There is no unfettered right to possess firearms in Canada, notwithstanding the preamble of the British North America Act, 1867, which the applicant suggested incorporated the English Bill of Rights, 1689, allowing Protestant subjects to have firearms for their defence. There was a legislative history in Canada that heavily regulated gun ownership, and s.117.03 of the Criminal Code, allowing for seizure and destruction of an unlicensed firearm was intra vires the federal Parliament, as the regulation of the possession of a firearm was within the sphere of its criminal law power. This provision did not violate the applicant’s rights under ss.7 and 26 of the Charter, and there was no evidentiary basis that the applicant needed the firearm for his personal security. There was also no breach of the applicant’s fundamental justice, even if the 1689 Bill of Rights was part of the Canadian Constitution, s.26 of the Charter did not guarantee the rights therein.

22. April 2008 0

Administrative law – Firearms registration – Legislation – Criminal code – Ultra vires – Judicial review – Compliance with legislation – Charter of Rights and Freedoms – Right to bear arms

Hudson v. Canada (Attorney General), [2007] S.J. No. 693, Saskatchewan Court of Queen’s Bench, December 12, 2007, N.G. Gabrielson J.

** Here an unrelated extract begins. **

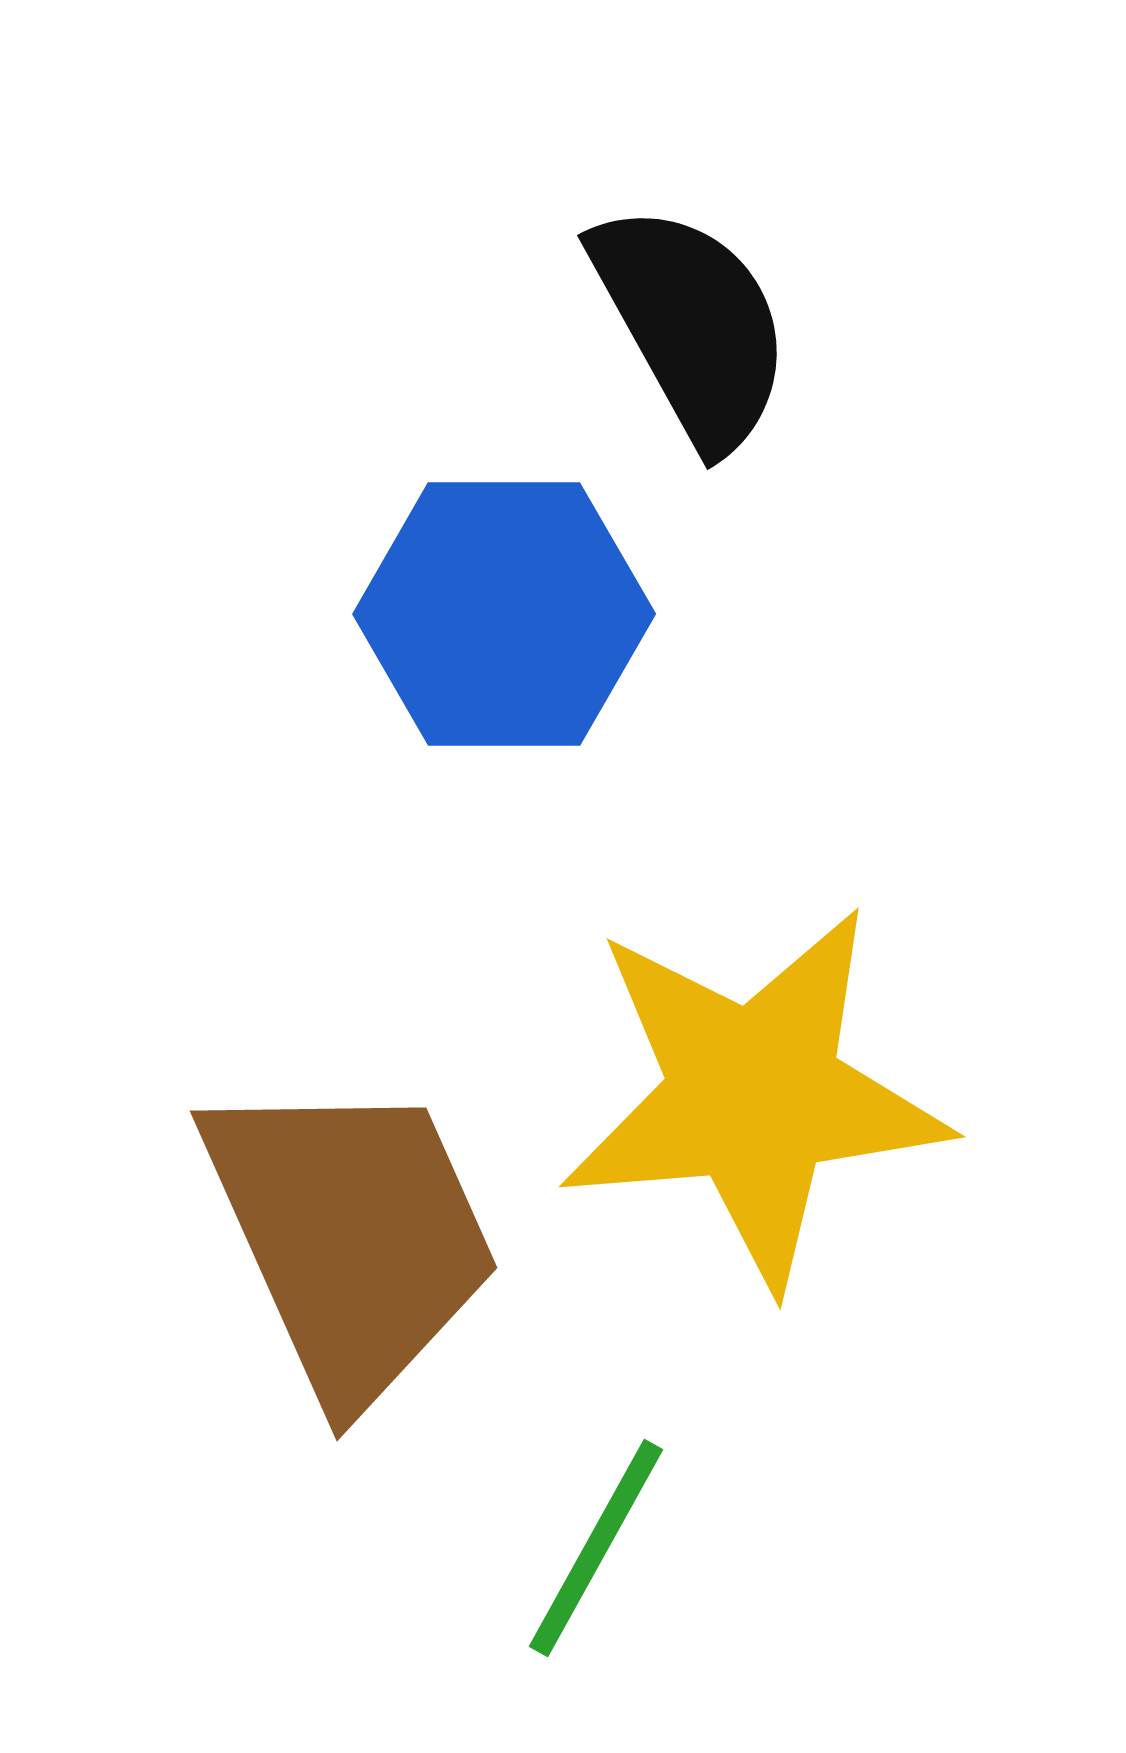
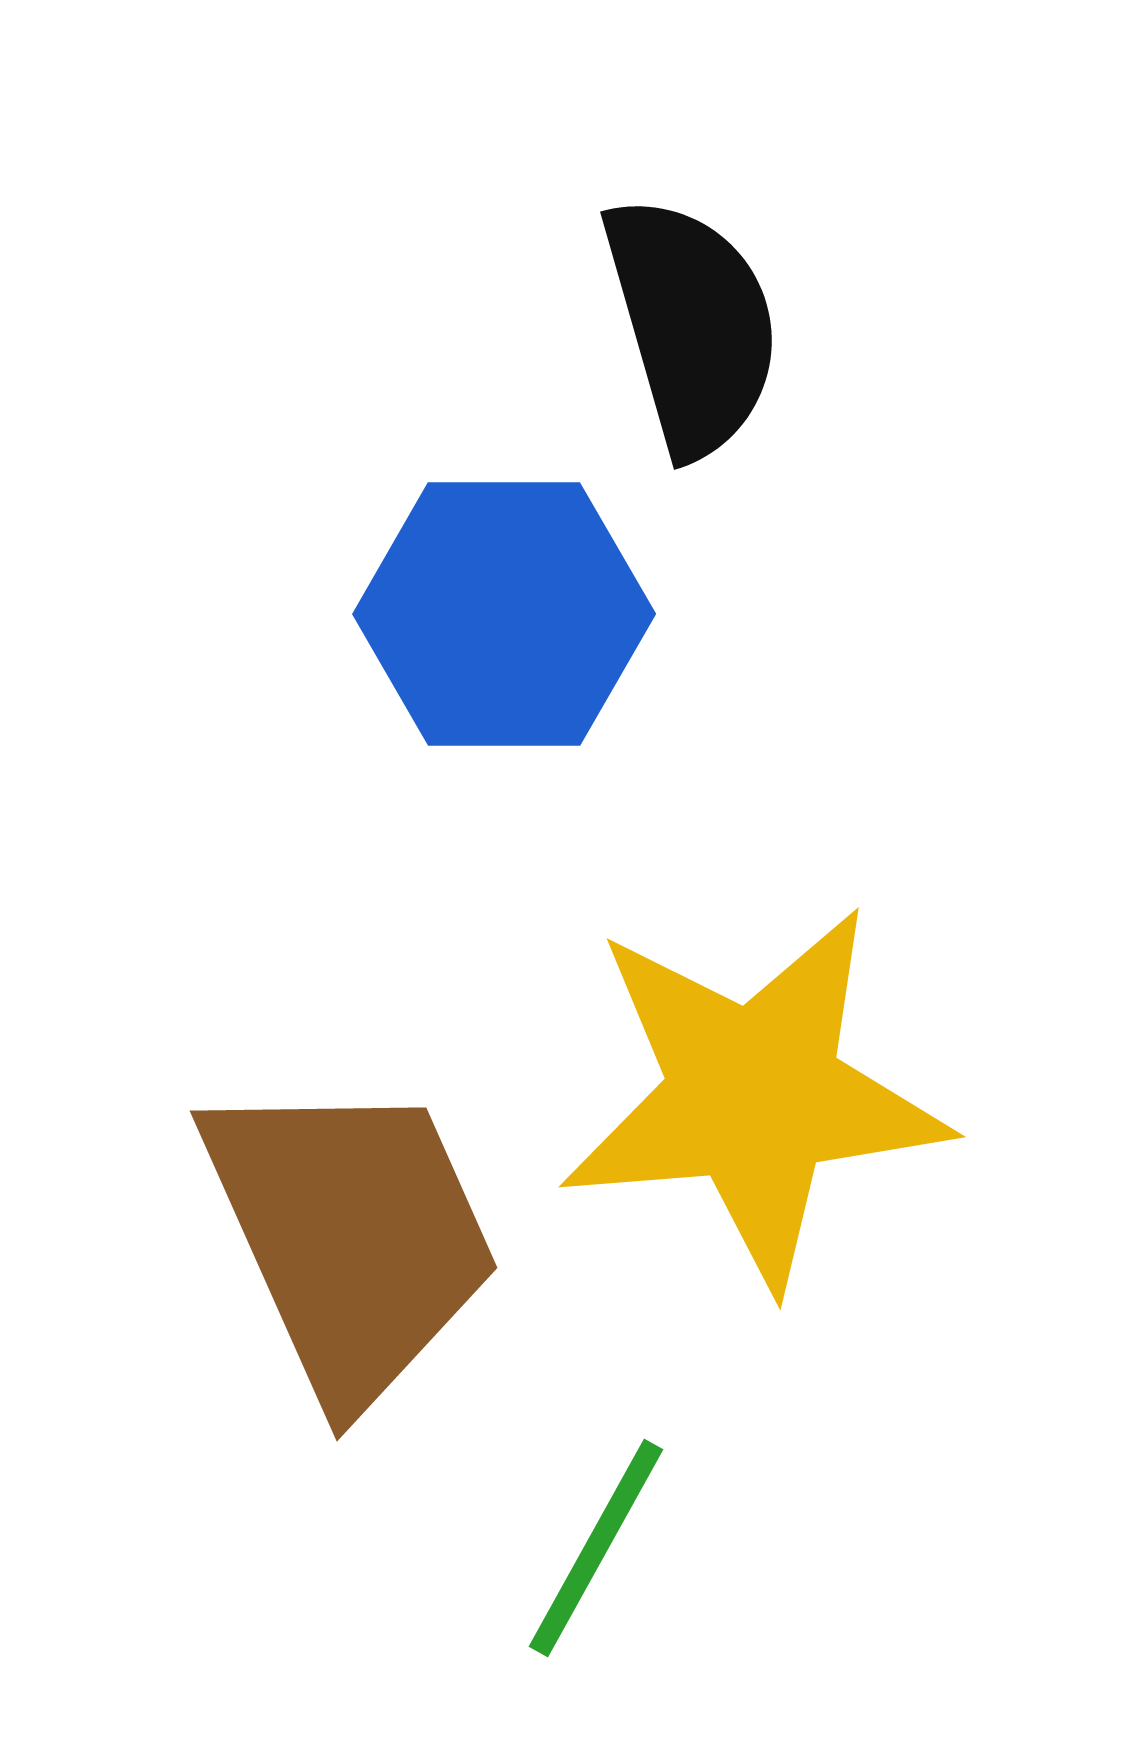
black semicircle: rotated 13 degrees clockwise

The applicant, a doctor of veterinary medicine and an activist against firearm licensing, staged a demonstration that resulted in the seizure of his shotgun by the RCMP. A Provincial Court judge ordered forfeiture of the shotgun pursuant to s.117.03(3) of the Criminal Code. The applicant appealed the forfeiture order to the Court of Appeal, which dismissed his appeal. The applicant then then applied for a declaration that s.117.03 of the Criminal Code was ultra vires of Parliament in that it violated the Canadian Constitution and was also contrary to the provisions of the Canadian Charter of Rights and Freedoms.

The Court dismissed the application. The Court rejected the applicant’s argument that there was an inalienable right to possess firearms in Canada, arising from The Bill of Rights, 1689 which allowed Protestant subjects in England to have arms for the defence suitable to their conditions and as allowed by law. The applicant argued that the Bill of Rights, 1689 was operative in Canada based on the terms of the British North America Act, 1867, which incorporated into Canada certain British constitutional principles. The Court found that these principles are not laws, and the Supreme Court of Canada has confirmed that there is no constitutional right to bear arms. As well, it was clear that even in England, under the Bill of Rights, 1689, the right to bear arms was not unqualified. Parliament had the constitutional powers to pass s.117.03 of the Criminal Code as this section is a regulation of the possession of a firearm and its use which the Supreme Court of Canada has determined comes within the sphere of the criminal law power. Therefore, s.117.03 of the Criminal Code is intra vires the jurisdiction of the Parliament of Canada.

The Court also rejected the argument that s.117.03 violated the applicant’s rights under ss.7 and 26 of the Charter. Despite the applicant’s suggestion that, while it may be unnecessary at present, at some future time firearms may be necessary to protect an individual from the tyranny of government, there was no evidentiary basis to suggest that the applicant needed the firearm in question for his personal security. Finally, there was no breach of any principle of fundamental justice. Even if the 1689 Bill of Rights was part of the Canadian Constitution, Section 26 of the Charter did not guarantee the rights therein.